Скульпторы-монументалисты никогда из «общескульптурного сообщества» и не
выделялись.
А вот
«прикладникам» повезло меньше всех. Они оказались вечным «вторым сортом».
Оказалось, что ювелиры, керамисты и художники по стеклу – не скульпторы, а
миниатюристы – не живописцы. На пышном и развесистом древе советского
официозного признания им в лучшем случае светило звание «заслуженного
художника» или «заслуженного деятеля искусств». Народный художник СССР,
членкор, а тем более действительный член Академии художеств – эти «высоты» для
них были заоблачными. Более того, для подавляющего большинства «прикладников»
практически исключалось «свободное плавание» (заказы официальных организаций,
минкультовские закупки с выставок и пр.) – они были вынуждены либо зарабатывать
через «народные промыслы», либо «левачить».
После
краха советской власти формальные ограничения деятельности «прикладников»
исчезли, но клеймо «второсортности» осталось. Совсем недавно одному моему
знакомому живописцу, подавшему заявление о приеме в Московский союз художников,
предложили вступить в секцию ДПИ лишь потому, что он имел неосторожность
принести на приемную комиссию не фотографии своих станковых работ, а
типографски изданные открытки с их репродукциями. И если бы в наше время не
было «альтернативных» союзов художников, этот живописец так и остался бы
«прикладником».
Так
откуда эта априорная «второсортность прикладников», и оправдана ли она?
Весьма
вероятно, что в условиях монопольного господства советской распределительной
системы такая «второсортность» имела определенные резоны.
«Исторически»
– с XVIII до начала XX века – российские ювелиры, стеклодувы,
керамисты, вышивальщики и прочие «прикладники» были в значительной степени
«обезличены». Широкой публике были известны лишь имена хозяев заводов и
мастерских, а почти все мастера, пусть даже самые талантливые, крайне редко
имели возможность проявить свою авторскую индивидуальность.
В
отношении живописцев и скульпторов Императорская академия художеств, жестко
навязывая свой стиль и «правила игры», обезлички почти никогда не допускала,
сохранив для истории имена даже многих «подмастерьев». А большинство имен
«рядовых» мастеров ювелирной, стекольной и фарфоровой промышленности Российской
Империи безвозвратно кануло в Лету. Беспрецедентный взлет авторского
«декоративно-прикладного искусства»
произошел в СССР только в конце пятидесятых годов ХХ века.
А в
1930–1950-е годы руководители творческих союзов и их кураторы из партийных
органов достаточно искренне (во всяком случае, в соответствии с «императорской»

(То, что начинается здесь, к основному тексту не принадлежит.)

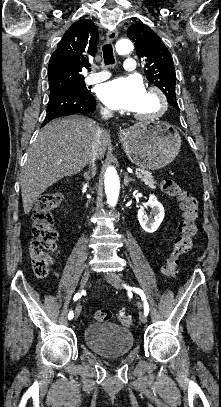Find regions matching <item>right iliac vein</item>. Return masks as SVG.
Returning a JSON list of instances; mask_svg holds the SVG:
<instances>
[{
  "instance_id": "1",
  "label": "right iliac vein",
  "mask_w": 221,
  "mask_h": 407,
  "mask_svg": "<svg viewBox=\"0 0 221 407\" xmlns=\"http://www.w3.org/2000/svg\"><path fill=\"white\" fill-rule=\"evenodd\" d=\"M90 274H91L90 269H86L84 271V273L82 275V278H81V281H80L81 289H83L86 286V284H87V282L89 280ZM80 311H81L80 306H77L76 309H75V317L76 318L79 316Z\"/></svg>"
}]
</instances>
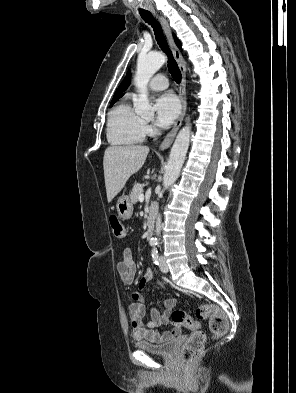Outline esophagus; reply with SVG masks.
<instances>
[{
	"label": "esophagus",
	"mask_w": 296,
	"mask_h": 393,
	"mask_svg": "<svg viewBox=\"0 0 296 393\" xmlns=\"http://www.w3.org/2000/svg\"><path fill=\"white\" fill-rule=\"evenodd\" d=\"M154 15L157 16V18L160 20L165 35L167 37V40L170 44V47L172 49L174 58L176 60V62L178 63V66L180 68V71L182 73V82H181V86H180V91H179V99H180V103H181V112L179 117L177 118V120L175 121L171 131L166 135L165 139L162 141L161 145H160V150H166L168 149L171 144L174 141V138L182 124V121L185 117L186 114V110H187V101H186V74H185V68H184V60L182 57V54L179 50V48L177 47L176 43L174 42L173 36H172V30L168 24V22L166 21L165 18H163L162 16H159L155 11H153Z\"/></svg>",
	"instance_id": "esophagus-1"
}]
</instances>
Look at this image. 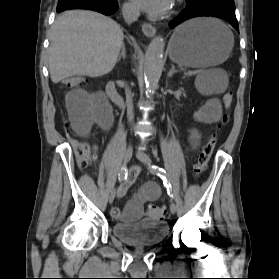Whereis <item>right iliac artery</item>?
Listing matches in <instances>:
<instances>
[{
  "label": "right iliac artery",
  "instance_id": "right-iliac-artery-1",
  "mask_svg": "<svg viewBox=\"0 0 279 279\" xmlns=\"http://www.w3.org/2000/svg\"><path fill=\"white\" fill-rule=\"evenodd\" d=\"M126 178H127V169H126V166H123L121 168V172L119 174V180L121 181V180H124ZM126 191H127V187H123L121 195L125 194Z\"/></svg>",
  "mask_w": 279,
  "mask_h": 279
}]
</instances>
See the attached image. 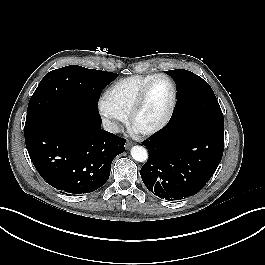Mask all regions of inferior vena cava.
Listing matches in <instances>:
<instances>
[{
    "mask_svg": "<svg viewBox=\"0 0 265 265\" xmlns=\"http://www.w3.org/2000/svg\"><path fill=\"white\" fill-rule=\"evenodd\" d=\"M102 125L104 130L110 132V133H119L120 127L115 123L108 119H103Z\"/></svg>",
    "mask_w": 265,
    "mask_h": 265,
    "instance_id": "1",
    "label": "inferior vena cava"
}]
</instances>
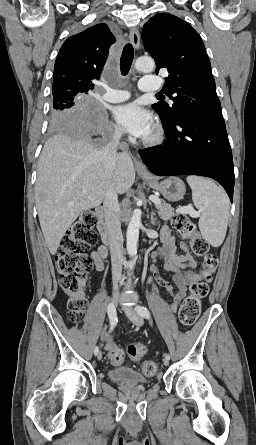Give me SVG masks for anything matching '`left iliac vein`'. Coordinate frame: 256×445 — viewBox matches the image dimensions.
Listing matches in <instances>:
<instances>
[{
	"mask_svg": "<svg viewBox=\"0 0 256 445\" xmlns=\"http://www.w3.org/2000/svg\"><path fill=\"white\" fill-rule=\"evenodd\" d=\"M122 309L125 312V314L128 317V319L133 324H135L136 326H142L143 325L144 320H143L142 316L138 314L136 309H134L131 306H122ZM163 364L165 366H168L169 365V359H167L166 357L163 358Z\"/></svg>",
	"mask_w": 256,
	"mask_h": 445,
	"instance_id": "obj_1",
	"label": "left iliac vein"
}]
</instances>
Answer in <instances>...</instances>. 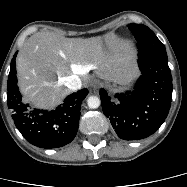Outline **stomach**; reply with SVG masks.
Instances as JSON below:
<instances>
[{
    "instance_id": "1",
    "label": "stomach",
    "mask_w": 187,
    "mask_h": 187,
    "mask_svg": "<svg viewBox=\"0 0 187 187\" xmlns=\"http://www.w3.org/2000/svg\"><path fill=\"white\" fill-rule=\"evenodd\" d=\"M133 83V75L128 77L127 80L120 84V88L124 89L131 86Z\"/></svg>"
}]
</instances>
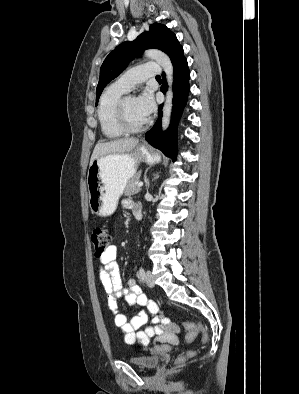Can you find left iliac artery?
<instances>
[{"instance_id":"obj_1","label":"left iliac artery","mask_w":299,"mask_h":394,"mask_svg":"<svg viewBox=\"0 0 299 394\" xmlns=\"http://www.w3.org/2000/svg\"><path fill=\"white\" fill-rule=\"evenodd\" d=\"M139 277L141 280H144V278H145V270L143 267H140V269H139Z\"/></svg>"}]
</instances>
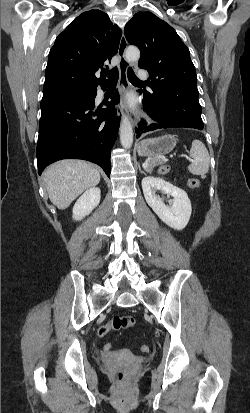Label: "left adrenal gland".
<instances>
[{
  "label": "left adrenal gland",
  "mask_w": 250,
  "mask_h": 413,
  "mask_svg": "<svg viewBox=\"0 0 250 413\" xmlns=\"http://www.w3.org/2000/svg\"><path fill=\"white\" fill-rule=\"evenodd\" d=\"M139 170H140L141 173H144V174H145V172L141 170L140 166H139Z\"/></svg>",
  "instance_id": "a2214340"
}]
</instances>
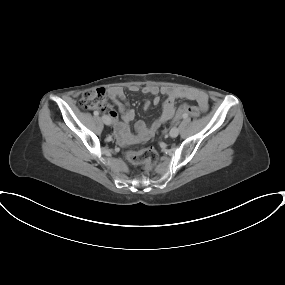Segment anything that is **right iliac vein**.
Returning a JSON list of instances; mask_svg holds the SVG:
<instances>
[{
    "instance_id": "1",
    "label": "right iliac vein",
    "mask_w": 285,
    "mask_h": 285,
    "mask_svg": "<svg viewBox=\"0 0 285 285\" xmlns=\"http://www.w3.org/2000/svg\"><path fill=\"white\" fill-rule=\"evenodd\" d=\"M102 120H103L104 124H106V125H111V123H112L111 119L107 115H103Z\"/></svg>"
}]
</instances>
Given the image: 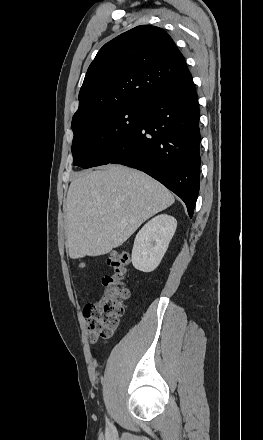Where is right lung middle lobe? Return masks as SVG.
Segmentation results:
<instances>
[{
    "mask_svg": "<svg viewBox=\"0 0 263 440\" xmlns=\"http://www.w3.org/2000/svg\"><path fill=\"white\" fill-rule=\"evenodd\" d=\"M145 116L144 102H133L93 114L72 128L74 165H105L117 145L124 142Z\"/></svg>",
    "mask_w": 263,
    "mask_h": 440,
    "instance_id": "right-lung-middle-lobe-1",
    "label": "right lung middle lobe"
}]
</instances>
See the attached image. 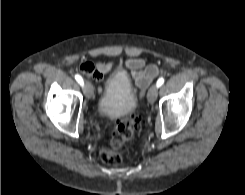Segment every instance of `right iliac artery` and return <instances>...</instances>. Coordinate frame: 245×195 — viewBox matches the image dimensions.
Returning a JSON list of instances; mask_svg holds the SVG:
<instances>
[{
    "label": "right iliac artery",
    "mask_w": 245,
    "mask_h": 195,
    "mask_svg": "<svg viewBox=\"0 0 245 195\" xmlns=\"http://www.w3.org/2000/svg\"><path fill=\"white\" fill-rule=\"evenodd\" d=\"M75 79H76V81H77L81 86L84 85L83 78H82L80 75L76 74V75H75Z\"/></svg>",
    "instance_id": "right-iliac-artery-1"
}]
</instances>
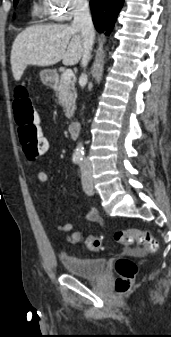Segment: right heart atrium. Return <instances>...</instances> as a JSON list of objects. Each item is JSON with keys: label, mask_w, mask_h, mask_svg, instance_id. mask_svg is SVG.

традицией) попытались отделить «агнцев от козлищ» – «подлинных творцов» от
«поделочников».
Именно
тогда и возникло разделение художников на «чистых и нечистых» – «станковистов»
и «прикладников». По идее, «настоящим советским» живописцам и скульпторам не
подобало подрабатывать на народных промыслах и мастерить игрушки (о том, что
множество на самом деле настоящих художников были вынуждены подрабатывать
грузчиками и истопниками, сейчас речь не идет). Да и штамповать «клоны» своих
произведений, ставя свою живопись и скульптуру на промышленный поток, по идее,
«настоящие художники» не должны были – а для «прикладника» это вроде бы в
порядке вещей...
Но это
по идее. А что мы видели и видим на самом деле?
3.
Мы
видели и видим, что огромное количество живописцев и графиков делает именно то,
за что стереотипное мнение считает «прикладников» художниками «второго сорта» –
тиражирует свои портреты, пейзажи и даже абстрактные холсты в таких
количествах, что позавидует любой ювелир или стеклодув. Что многие
скульпторы-станковисты, несмотря на «джентльменское соглашение» о том, что
количество авторских отливок в одной и той же форме не должно превышать десяти,
на деле льют свои произведения сотнями – лишь бы снизить себестоимость. Что
очень многие произведения «станкового» искусства имеют исключительно
«декоративный» характер: к сожалению, картины сплошь и рядом пишутся под
интерьер, под цвет багета или под вкус заказчика (автор статьи в РЭС,
перечисляя признаки «декоративного искусства», напрасно проигнорировал
последний фактор).
Следовательно,
использование таких художественных материалов, как холст, масло, акварель и
пастель, отнюдь не гарантирует «станковый» (согласно РЭС – самостоятельный,
т.е. «недекоративный и неутилитарный») характер произведения.
И
множество (возможно, даже большинство!) художников, считающих себя живописцами,
графиками или скульпторами, согласно стереотипному взгляду, «узаконенному» РЭС,
оказываются самыми настоящими «прикладниками-ДПИшниками». Обидно? Да, обидно.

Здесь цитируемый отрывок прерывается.